On November 16, the CFPB released its annual Fair Debt Collection Practices Act report, which highlighted challenges specific to medical debt collection. For example, 8,500 complaints were submitted in 2022 related to medical debt collection and described problems such as collectors billing for services never received, collecting the wrong amounts, miscommunication with insurance companies or financial assistance programs, or placing bills on credit reports without prior consumer contact. The report emphasized collectors may violate federal law when they pursue inaccurate medical bills and stressed the need for medical debt collectors to comply with the Fair Debt Collection Practices Act, the No Surprises Act, and the Fair Credit Reporting Act.
The report also includes developments in state law regarding medical debt collection, including recent legislation in Colorado, New York, Maine, and Nevada. Additionally, the report contains sections related to supervision of debt collection activities, enforcement actions, education and outreach initiatives, rulemaking, and research and policy initiatives.

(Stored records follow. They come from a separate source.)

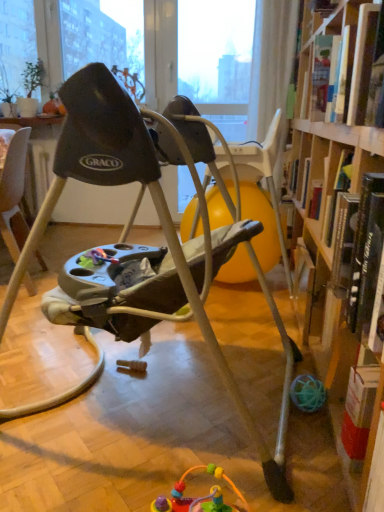 Question: Is hardcover book at upper right, which ranks as the 1th book in top-to-bottom order, in front of or behind hardcover book at right, which is counted as the first book, starting from the bottom, in the image?

Choices:
 (A) front
 (B) behind

Answer: (B)

Question: Is hardcover book at upper right, which ranks as the 2th book in bottom-to-top order, wider or thinner than hardcover book at right, which appears as the second book when viewed from the top?

Choices:
 (A) wide
 (B) thin

Answer: (B)

Question: Which object is the closest to the gray plastic baby swing at center?

Choices:
 (A) hardcover book at upper right, which ranks as the 1th book in top-to-bottom order
 (B) hardcover book at right, which is counted as the first book, starting from the bottom

Answer: (B)

Question: Estimate the real-world distances between objects in this image. Which object is closer to the hardcover book at right, which appears as the second book when viewed from the top?

Choices:
 (A) gray plastic baby swing at center
 (B) hardcover book at upper right, which ranks as the 1th book in top-to-bottom order

Answer: (A) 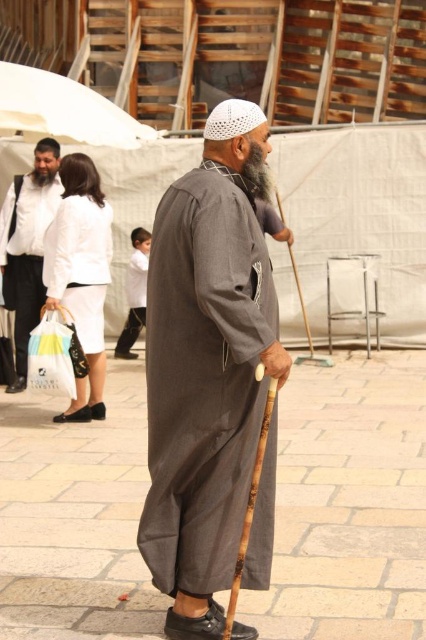 Question: Estimate the real-world distances between objects in this image. Which object is farther from the white cotton dress at lower left?

Choices:
 (A) brick pavement at center
 (B) white matte jacket at upper left

Answer: (A)

Question: Which object is closer to the camera taking this photo?

Choices:
 (A) white matte robe at center
 (B) white cotton dress at lower left
 (C) gray fuzzy beard at center

Answer: (C)

Question: Which is nearer to the gray fuzzy beard at center?

Choices:
 (A) white cotton dress at lower left
 (B) white plastic bag at lower left
 (C) brick pavement at center

Answer: (C)

Question: Is white plastic bag at lower left above gray fuzzy beard at center?

Choices:
 (A) no
 (B) yes

Answer: (A)

Question: From the image, what is the correct spatial relationship of brick pavement at center in relation to gray fuzzy beard at center?

Choices:
 (A) below
 (B) above

Answer: (A)

Question: Does gray fabric abaya at center appear over white cotton dress at lower left?

Choices:
 (A) yes
 (B) no

Answer: (B) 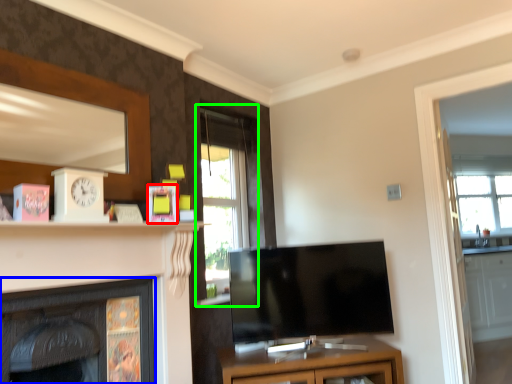 Question: Which is nearer to the picture frame (highlighted by a red box)? fireplace (highlighted by a blue box) or window (highlighted by a green box).

Choices:
 (A) fireplace
 (B) window

Answer: (A)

On November 30, the Director of the CFPB, Rohit Chopra, testified during the Senate Banking Committee’s hearing on the Bureau’s Semi-Annual Report to Congress. The Senate Banking Committee questioned Chopra on the Bureau’s oversight of financial institutions providing benefits under the Servicemembers Civil Relief Act (SCRA), medical debt collection, so-called “junk fees,” and the increasing popularity of buy now, pay later (BNPL) products.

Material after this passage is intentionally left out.